While she only broke her maiden in February amidst the modest surrounds of Kangaroo Island, Lingani had recent form to suggest she could have started shorter on Saturday than her $21 quote.
She came in with two wins and two seconds from her four starts this campaign, including a nose victory in a 1000-metre Benchmark 66 two runs previously, and a last-start 3.2 length second to in a Murray Bridge metro meeting in the same grade over 1100 metres.
Lingani was beaten that day by the well-performed Clarken and O’Shea three-year-old Hajra (Zoustar), who also went into the Lightning, as $6.50 second-favourite.
But while Hajra disappointed in finishing 11th, bobbing up briefly in the straight from well back before dying on her run, it was Lingani who shone, working home through traffic from second-last on the turn, and bursting through a gap late on to defy the gallant Kuroyanagi by a head.
While the day belonged to Lingani, as much of the story was about her little-known sire, the late America (Snitzel).

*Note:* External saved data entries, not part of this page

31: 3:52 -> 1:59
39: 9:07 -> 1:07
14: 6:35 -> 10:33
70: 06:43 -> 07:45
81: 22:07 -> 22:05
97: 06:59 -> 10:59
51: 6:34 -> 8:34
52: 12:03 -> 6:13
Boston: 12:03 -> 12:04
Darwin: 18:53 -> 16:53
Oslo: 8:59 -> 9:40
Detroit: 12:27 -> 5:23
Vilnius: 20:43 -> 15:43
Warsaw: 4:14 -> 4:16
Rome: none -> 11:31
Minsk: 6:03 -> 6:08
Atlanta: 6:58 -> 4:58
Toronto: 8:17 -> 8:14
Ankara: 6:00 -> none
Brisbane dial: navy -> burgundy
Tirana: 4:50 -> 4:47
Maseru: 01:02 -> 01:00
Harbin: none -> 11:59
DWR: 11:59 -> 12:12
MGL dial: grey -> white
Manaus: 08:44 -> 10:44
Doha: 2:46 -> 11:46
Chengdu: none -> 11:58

He was exceptionally bred – not only being by Arrowfield’s four-time champion sire Snitzel (Redoute’s Choice) but as the fourth foal of champion sprinting mare Alinghi (Encosta De Lago), winner of four Group 1s and seven other stakes races, including a Grade 3 in the United States.
Bred by Arrowfield, Planette Thoroughbred and Alan Jones’s Belford Productions, America was appropriately a yearling sale sensation, as the second-top lot of Inglis Easter 2015 when bought by David Raphael and Gerald Ryan for $1.8 million.
Alas, he only managed three starts – the best of them probably his five-length sixth in a 1600-metre Wyong maiden in February 2017 – before injuring a tendon. He was given another try by being transferred to Lee and Anthony Freedman, but never raced again.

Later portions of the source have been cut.